- Data to use
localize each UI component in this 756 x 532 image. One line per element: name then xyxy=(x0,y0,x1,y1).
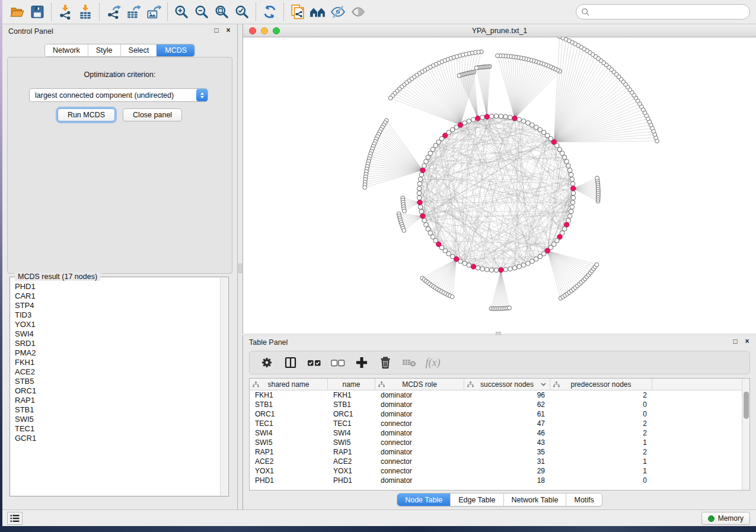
close-panel-icon[interactable]: × xyxy=(743,337,751,345)
table-cell: dominator xyxy=(375,476,464,485)
mcds-result-item[interactable]: SRD1 xyxy=(15,339,220,348)
add-column-icon[interactable] xyxy=(353,354,371,371)
control-panel-tabstrip: NetworkStyleSelectMCDS xyxy=(44,44,195,57)
memory-button[interactable]: Memory xyxy=(701,512,750,525)
tab-select[interactable]: Select xyxy=(120,44,157,56)
export-network-icon[interactable] xyxy=(103,2,123,22)
table-cell: 46 xyxy=(464,428,550,438)
tab-edge-table[interactable]: Edge Table xyxy=(450,493,503,506)
save-session-icon[interactable] xyxy=(27,2,47,22)
select-all-icon[interactable] xyxy=(305,354,323,371)
mcds-result-item[interactable]: PMA2 xyxy=(15,348,220,358)
mcds-result-scrollbar[interactable] xyxy=(220,278,228,495)
table-row[interactable]: PHD1PHD1dominator180 xyxy=(250,476,742,485)
main-toolbar xyxy=(2,0,756,24)
new-network-from-selection-icon[interactable] xyxy=(288,2,308,22)
export-image-icon[interactable] xyxy=(143,2,164,22)
table-cell: 43 xyxy=(464,438,550,447)
column-header-successor-nodes[interactable]: successor nodes xyxy=(464,379,550,390)
table-cell: 47 xyxy=(464,419,550,428)
zoom-selected-icon[interactable] xyxy=(232,2,252,22)
tab-mcds[interactable]: MCDS xyxy=(157,44,194,56)
network-window-title: YPA_prune.txt_1 xyxy=(243,27,756,35)
mcds-result-item[interactable]: STB5 xyxy=(15,377,220,386)
table-panel-title: Table Panel xyxy=(249,338,288,347)
mcds-result-item[interactable]: TEC1 xyxy=(15,424,220,434)
zoom-in-icon[interactable] xyxy=(171,2,192,22)
first-neighbors-icon[interactable] xyxy=(308,2,328,22)
refresh-icon[interactable] xyxy=(260,2,280,22)
export-table-icon[interactable] xyxy=(123,2,143,22)
divider-handle[interactable] xyxy=(238,264,242,273)
delete-column-icon[interactable] xyxy=(377,354,394,371)
import-network-icon[interactable] xyxy=(55,2,75,22)
tab-motifs[interactable]: Motifs xyxy=(566,493,601,506)
network-canvas[interactable] xyxy=(243,37,756,334)
network-window-titlebar[interactable]: YPA_prune.txt_1 xyxy=(243,24,756,37)
hide-selected-icon[interactable] xyxy=(328,2,348,22)
mcds-result-item[interactable]: ACE2 xyxy=(15,367,220,377)
mcds-result-item[interactable]: FKH1 xyxy=(15,358,220,367)
search-box[interactable] xyxy=(576,4,750,20)
mcds-result-item[interactable]: SWI4 xyxy=(15,329,220,339)
table-scrollbar[interactable] xyxy=(742,379,749,490)
table-row[interactable]: FKH1FKH1dominator962 xyxy=(250,390,742,400)
mcds-result-item[interactable]: PHD1 xyxy=(15,282,220,291)
zoom-out-icon[interactable] xyxy=(192,2,212,22)
table-row[interactable]: ORC1ORC1dominator610 xyxy=(250,409,742,419)
table-row[interactable]: SWI5SWI5connector431 xyxy=(250,438,742,447)
mcds-result-item[interactable]: SWI5 xyxy=(15,415,220,424)
run-mcds-button[interactable]: Run MCDS xyxy=(58,108,115,121)
optimization-criterion-select[interactable]: largest connected component (undirected) xyxy=(29,88,208,102)
table-row[interactable]: SWI4SWI4dominator462 xyxy=(250,428,742,438)
table-row[interactable]: RAP1RAP1dominator352 xyxy=(250,447,742,457)
column-header-shared-name[interactable]: shared name xyxy=(250,379,328,390)
tab-style[interactable]: Style xyxy=(88,44,120,56)
mcds-result-item[interactable]: YOX1 xyxy=(15,320,220,329)
delete-table-icon[interactable] xyxy=(400,354,418,371)
gear-icon[interactable] xyxy=(258,354,276,371)
float-panel-icon[interactable]: □ xyxy=(212,26,221,34)
table-cell: dominator xyxy=(375,400,464,409)
column-split-icon[interactable] xyxy=(282,354,299,371)
mcds-tab-content: Optimization criterion: largest connecte… xyxy=(7,57,232,274)
mcds-result-item[interactable]: STB1 xyxy=(15,405,220,415)
table-row[interactable]: ACE2ACE2connector311 xyxy=(250,457,742,466)
column-header-MCDS-role[interactable]: MCDS role xyxy=(375,379,464,390)
mcds-result-item[interactable]: TID3 xyxy=(15,310,220,320)
close-panel-button[interactable]: Close panel xyxy=(123,108,182,121)
column-header-predecessor-nodes[interactable]: predecessor nodes xyxy=(550,379,652,390)
scrollbar-thumb[interactable] xyxy=(744,392,749,419)
table-cell: STB1 xyxy=(250,400,328,409)
float-panel-icon[interactable]: □ xyxy=(731,337,739,345)
zoom-fit-icon[interactable] xyxy=(212,2,232,22)
table-cell: 62 xyxy=(464,400,550,409)
tab-network[interactable]: Network xyxy=(45,44,88,56)
table-row[interactable]: YOX1YOX1connector291 xyxy=(250,466,742,476)
vertical-split-divider[interactable] xyxy=(238,24,243,509)
open-file-icon[interactable] xyxy=(7,2,27,22)
tab-node-table[interactable]: Node Table xyxy=(397,493,450,506)
show-all-icon[interactable] xyxy=(348,2,368,22)
deselect-all-icon[interactable] xyxy=(329,354,347,371)
table-tabs: Node TableEdge TableNetwork TableMotifs xyxy=(243,493,756,507)
table-cell: dominator xyxy=(375,428,464,438)
import-table-icon[interactable] xyxy=(75,2,95,22)
mcds-result-item[interactable]: STP4 xyxy=(15,301,220,310)
table-cell: PHD1 xyxy=(250,476,328,485)
tab-network-table[interactable]: Network Table xyxy=(503,493,566,506)
mcds-result-item[interactable]: CAR1 xyxy=(15,291,220,301)
table-cell: dominator xyxy=(375,447,464,457)
mcds-result-item[interactable]: ORC1 xyxy=(15,386,220,396)
search-input[interactable] xyxy=(590,6,745,18)
show-panels-menu-icon[interactable] xyxy=(7,512,23,525)
column-header-name[interactable]: name xyxy=(328,379,375,390)
table-cell: ORC1 xyxy=(328,409,375,419)
toolbar-separator xyxy=(167,3,168,21)
close-panel-icon[interactable]: × xyxy=(224,26,232,34)
table-row[interactable]: STB1STB1dominator620 xyxy=(250,400,742,409)
mcds-result-item[interactable]: RAP1 xyxy=(15,396,220,405)
table-row[interactable]: TEC1TEC1connector472 xyxy=(250,419,742,428)
optimization-criterion-label: Optimization criterion: xyxy=(8,70,232,79)
mcds-result-item[interactable]: GCR1 xyxy=(15,434,220,443)
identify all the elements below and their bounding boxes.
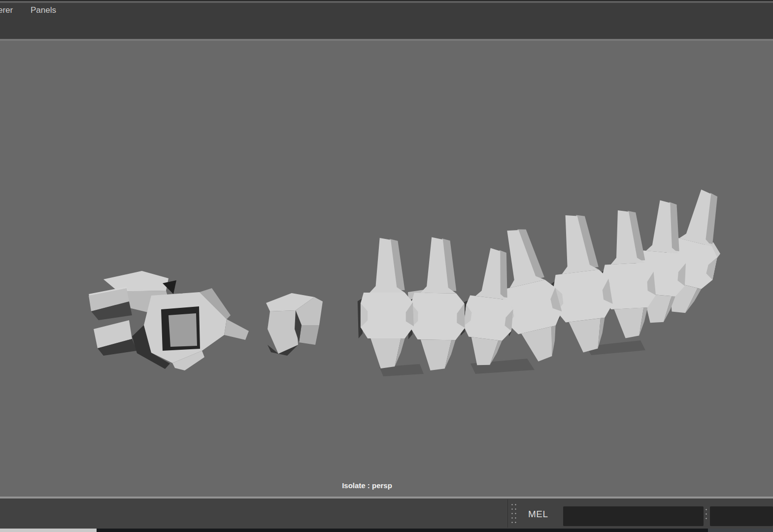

- Exercise aim
Find how many lines of the preceding data contain "window", and answer with that number only.

- Completed exercise
2